Appellant admits that on May 14, 1940, he was sentenced to hard labor for three to five years on each of five indictments charging larceny of automobiles, sentences to run consecutively; that he escaped from confinement on January 23, 1952, and fled to New Jersey. He seeks freedom on the ground that his constitutional rights were violated in the proceedings which resulted in these sentences and that, if returned to Georgia, his rights will be further violated by cruel and inhuman treatment and a denial of an opportunity to assert his constitutional claims in the courts of Georgia and in the federal courts sitting therein.
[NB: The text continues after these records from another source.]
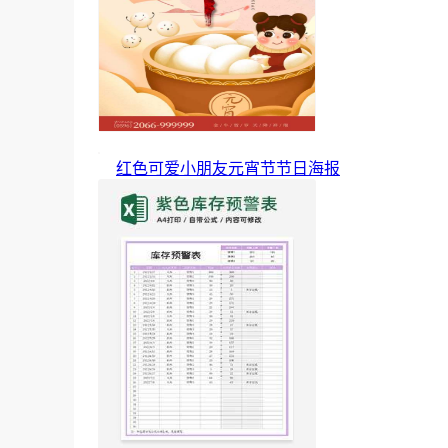
红色可爱小朋友元宵节节日海报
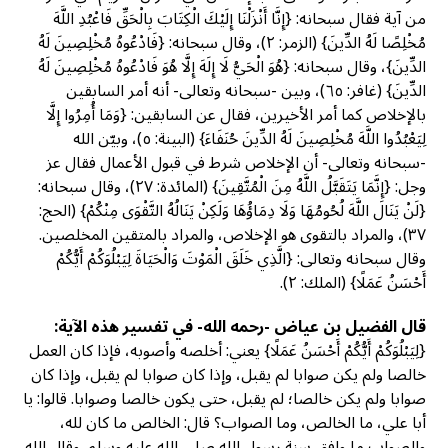
من آية فقال سبحانه: {إِنَّا أَنْزَلْنَا إِلَيْكَ الْكِتَابَ بِالْحَقِّ فَاعْبُدِ اللَّهَ
مُخْلِصًا لَهُ الدِّينَ} (الزمر: ٢)، وقال سبحانه: {فَادْعُوهُ مُخْلِصِينَ لَهُ
الدِّينَ}، وقال سبحانه: {هُوَ الْحَيُّ لَا إِلَهَ إِلَّا هُوَ فَادْعُوهُ مُخْلِصِينَ لَهُ
الدِّينَ} (غافر: ٦٥)، وبين -سبحانه وتعالى- أنه أمر السابقين
بالإخلاص كما أمر الأخيرين، فقال عن السابقين: {وَمَا أُمِرُوا إِلَّا
لِيَعْبُدُوا اللَّهَ مُخْلِصِينَ لَهُ الدِّينَ حُنَفَاءَ} (البينة: ٥)، وبيّن الله
-سبحانه وتعالى- أن الإخلاص شرط في قبول الأعمال فقال عز
وجل: {إِنَّمَا يَتَقَبَّلُ اللَّهُ مِنَ الْمُتَّقِينَ} (المائدة: ٢٧)، وقال سبحانه:
{لَنْ يَنَالَ اللَّهَ لُحُومُهَا وَلَا دِمَاؤُهَا وَلَكِنْ يَنَالُهُ التَّقْوَى مِنْكُمْ} (الحج:
٣٧)، والمراد بالتقوى هو الإخلاص، والمراد بالمتقين المخلصين.
وقال سبحانه وتعالى: {الَّذِي خَلَقَ الْمَوْتَ وَالْحَيَاةَ لِيَبْلُوَكُمْ أَيُّكُمْ
أَحْسَنُ عَمَلًا} (الملك: ٢).
قال الفضيل بن عياض -رحمه الله- في تفسير هذه الآية:
{لِيَبْلُوَكُمْ أَيُّكُمْ أَحْسَنُ عَمَلًا} يعني: أخلصه وأصوبه، فإذا كان العمل
خالصا ولم يكن صوابا لم يقبل، وإذا كان صوابا لم يقبل، وإذا كان
صوابا ولم يكن خالصا؛ لم يقبل، حتى يكون خالصا وصوابا. قالوا: يا
أبا علي، ما الخالص، وما الصواب؟ قال: الخالص ما كان لله،
والصواب ما وافق سنة رسول الله صلى الله عليه وسلم. وقال الله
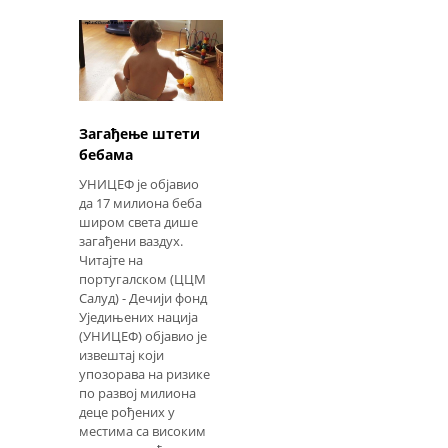
Загађење штети
бебама
УНИЦЕФ је објавио
да 17 милиона беба
широм света дише
загађени ваздух.
Читајте на
португалском (ЦЦМ
Салуд) - Дечији фонд
Уједињених нација
(УНИЦЕФ) објавио је
извештај који
упозорава на ризике
по развој милиона
деце рођених у
местима са високим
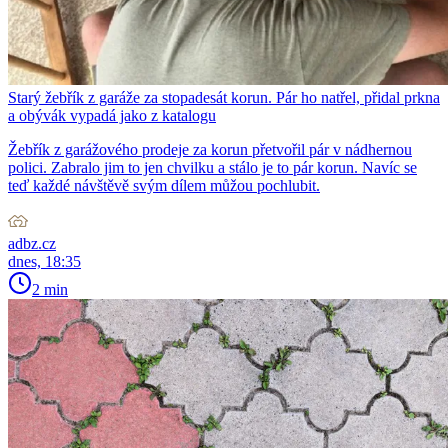
Starý žebřík z garáže za stopadesát korun. Pár ho natřel, přidal prkna
a obývák vypadá jako z katalogu
Žebřík z garážového prodeje za korun přetvořil pár v nádhernou
polici. Zabralo jim to jen chvilku a stálo je to pár korun. Navíc se
teď každé návštěvě svým dílem můžou pochlubit.
adbz.cz
dnes, 18:35
2 min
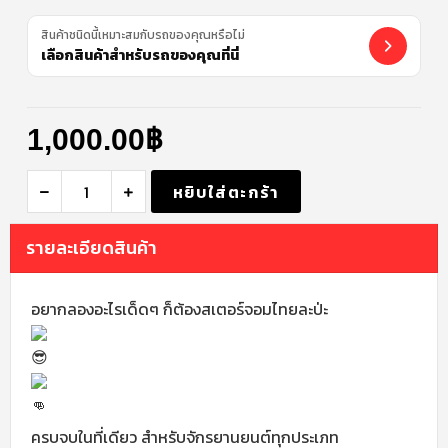
สินค้าชนิดนี้เหมาะสมกับรถของคุณหรือไม่
เลือกสินค้าสำหรับรถของคุณที่นี่
1,000.00
฿
หยิบใส่ตะกร้า
รายละเอียดสินค้า
อยากลองอะไรเด็ดๆ ก็ต้องสเตอร์จอมไทยละป่ะ
ครบจบในที่เดียว สำหรับจักรยานยนต์ทุกประเภท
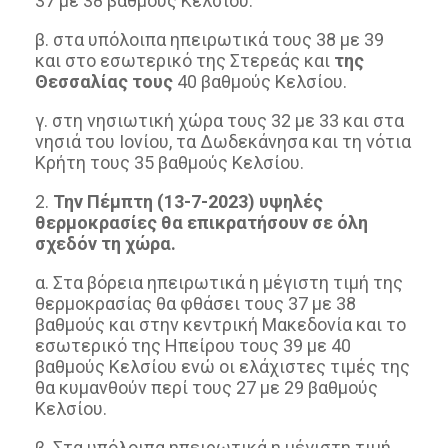
37 με 38 βαθμούς Κελσίου.
β. στα υπόλοιπα ηπειρωτικά τους 38 με 39
και στο εσωτερικό της Στερεάς και
της
Θεσσαλίας τους
40 βαθμούς Κελσίου.
γ. στη νησιωτική χώρα τους 32 με 33 και στα
νησιά του Ιονίου, τα Δωδεκάνησα και τη νότια
Κρήτη τους 35 βαθμούς Κελσίου.
2.
Την Πέμπτη (13-7-2023) υψηλές
θερμοκρασίες θα επικρατήσουν σε όλη
σχεδόν τη χώρα.
α. Στα βόρεια ηπειρωτικά η μέγιστη τιμή της
θερμοκρασίας θα φθάσει τους 37 με 38
βαθμούς και στην κεντρική Μακεδονία και το
εσωτερικό της Ηπείρου τους 39 με 40
βαθμούς Κελσίου ενώ οι ελάχιστες τιμές της
θα κυμανθούν περί τους 27 με 29 βαθμούς
Κελσίου.
β. Στα υπόλοιπα ηπειρωτικά η μέγιστη τιμή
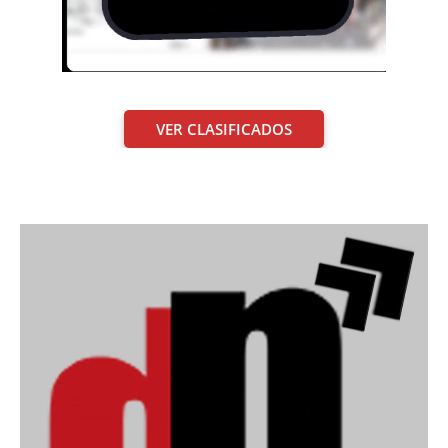
VER CLASIFICADOS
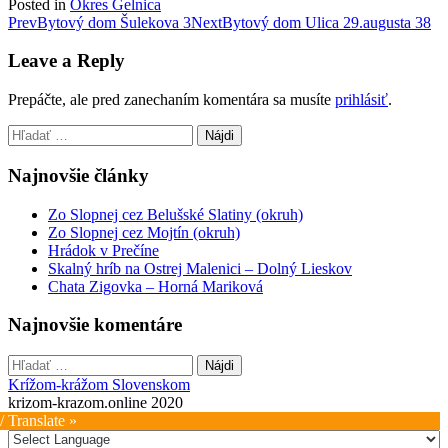
Posted in
Okres Gelnica
Post
Prev
Bytový dom Šulekova 3
Next
Bytový dom Ulica 29.augusta 38
navigation
Leave a Reply
Prepáčte, ale pred zanechaním komentára sa musíte
prihlásiť
.
Hľadať:
Najnovšie články
Zo Slopnej cez Belušské Slatiny (okruh)
Zo Slopnej cez Mojtín (okruh)
Hrádok v Prečíne
Skalný hríb na Ostrej Malenici – Dolný Lieskov
Chata Zigovka – Horná Mariková
Najnovšie komentáre
Hľadať:
Krížom-krážom Slovenskom
krizom-krazom.online 2020
/ Translate »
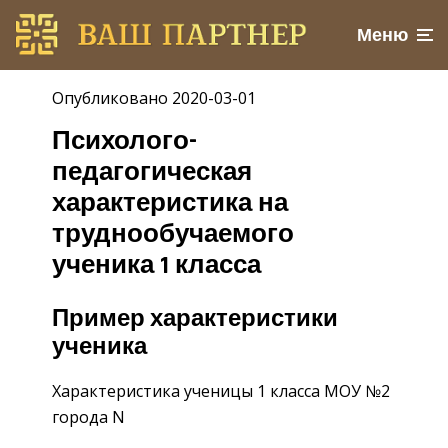
Меню
Опубликовано 2020-03-01
Психолого-
педагогическая
характеристика на
труднообучаемого
ученика 1 класса
Пример характеристики
ученика
Характеристика ученицы 1 класса МОУ №2
города N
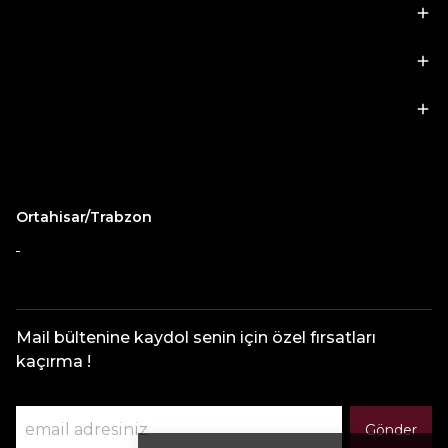
Kategoriler
Hesabım
Önemli Bilgiler
Ortahisar/Trabzon
Mail bültenine kaydol senin için özel fırsatları
kaçırma !
Gönder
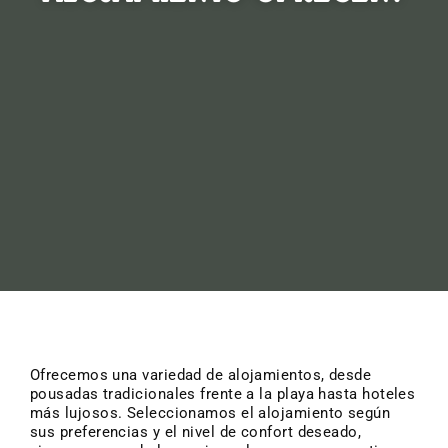
Ofrecemos una variedad de alojamientos, desde
pousadas tradicionales frente a la playa hasta hoteles
más lujosos. Seleccionamos el alojamiento según
sus preferencias y el nivel de confort deseado,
Appellant testified that he was 12 years of age at the time of the alleged crimes and his sentence therefor. Upon objection sustained, he offered to prove that he was arrested at about 1:00 o'clock in the morning; that at about 8:30 or 9 o'clock that morning he waived arraignment and pleaded guilty to the five indictments (which are undated); that without advice of counsel or friend, but at the suggestion of a jailor or warden, he entered the pleas and was immediately sentenced. He offered further to prove that he was subjected to brutal treatment while in confinement in Georgia, and that, if returned, he would be similarly treated and unable to obtain counsel to represent him in an attack upon the legality of his confinement.
The scope of judicial inquiry in these matters was comprehensively discussed in In re Cohen , 23 N.J. Super. 209 (App. Div. 1952), affirmed on opinion below in 12 N.J. 362 (May 25, 1953). Although the precise issues here advanced were not presented in that case, yet the thesis of the opinion precludes consideration of the proffered attack.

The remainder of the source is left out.